Genome-wide association study reveals CBX7 as a novel susceptibility gene associated with primary spontaneous pneumothorax in the Chinese Han population.

Abstract

Background: Primary spontaneous pneumothorax is a rare disease commonly found in young adults with unknown etiology. We aimed to investigate the susceptibility genes and the downstream signaling involved in the development of primary spontaneous pneumothorax.

Methods: We conducted the first large-scale genome-wide association study (GWAS) composed of 2223 patients and 3838 controls. The functional role of the novel susceptibility loci was investigated by both in-vivo and in-vitro assays. Gene expression profiling in lung epithelial cell lines was performed and conditional gene knockout mice were generated.
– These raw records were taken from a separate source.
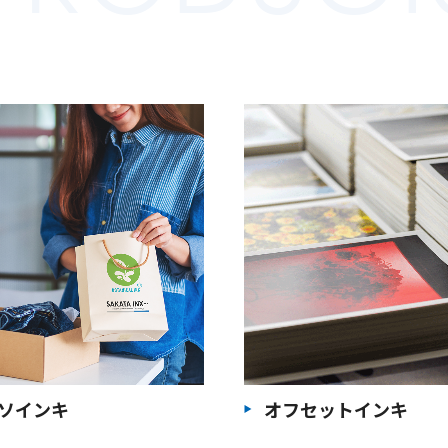
ソインキ
オフセットインキ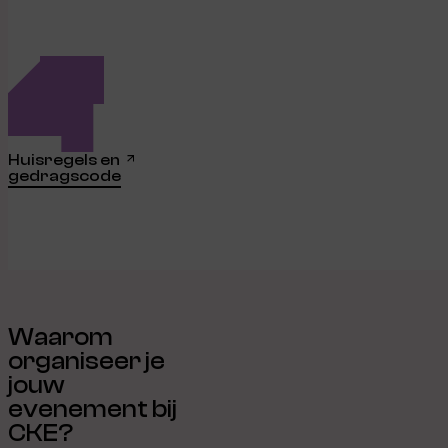
Huisregels en
gedragscode
Waarom
organiseer je
jouw
evenement bij
CKE?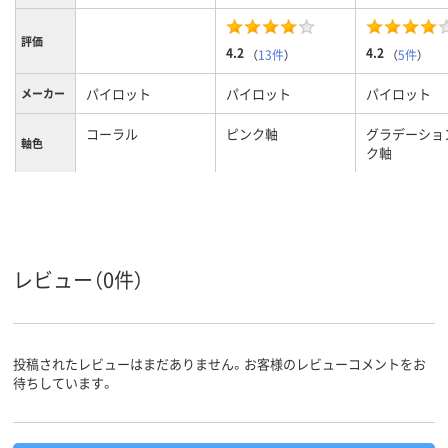
評価
4.2
4.2
（
13件
）
（
5件
）
パイロット
パイロット
パイロット
メーカー
コーラル
ピンク軸
グラデーショ
軸色
ク軸
0.4mm
0.5mm、0.5ｍｍ
0.38mm、0.
ボール径
4色
4色
4色
色数
水性顔料ゲルインキ
フリクションインキ
フリクション
レビュー（0件）
インク種
類
（ゲルインク）
（ゲルインク）
12mm
13.8mm
13.8mm
軸径
投稿されたレビューはまだありません。お客様のレビューコメントをお
黒、赤、青、緑
インク色
待ちしています。
ピンク系
カラーグ
ループ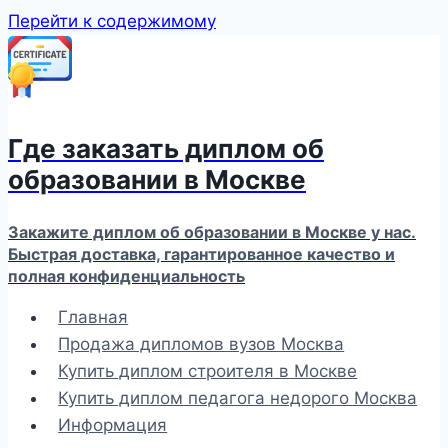
Перейти к содержимому
Где заказать диплом об
образовании в Москве
Закажите диплом об образовании в Москве у нас.
Быстрая доставка, гарантированное качество и
полная конфиденциальность
Главная
Продажа дипломов вузов Москва
Купить диплом строителя в Москве
Купить диплом педагога недорого Москва
Информация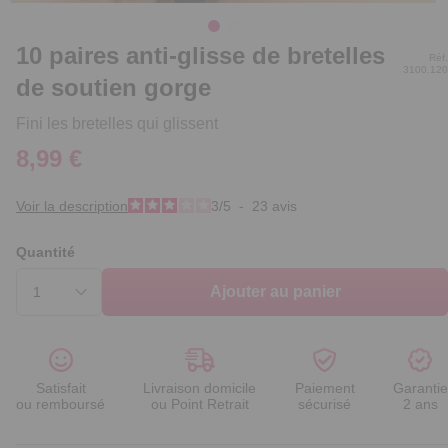
10 paires anti-glisse de bretelles
Réf.
3100.120
de soutien gorge
Fini les bretelles qui glissent
8,99 €
Voir la description
3
/
5
-
23
avis
Quantité
Ajouter au panier
Satisfait
Livraison domicile
Paiement
Garantie
ou remboursé
ou Point Retrait
sécurisé
2 ans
Results: We identified four novel susceptibility loci at 14q32.2 near C14orf177, at 15q26.3 near CHSY1, at 16q23.1 near CFDP1, and at 22q13.1 near CBX7. The fine-mapping of 22q13.1 revealed a functional variant which regulated CBX7 expression by disrupting the binding activity of transcription factor CREB1. Conditional knock-out of Cbx7 in mouse lung epithelial cells resulted in lung cyst formation. Meanwhile, down-regulation of the CBX7 elevated the expression of MMP9 and MMP16, which are part of extracellular matrix regulators and may lead to lung injury.

Conclusions: Our GWAS discovered four novel susceptibility loci of primary spontaneous pneumothorax and presented a mechanistic basis for the genetic association with primary spontaneous pneumothorax. The novel susceptibility gene CBX7 and downstream MMPs signaling give a new clue to the pathogenesis of primary spontaneous pneumothorax.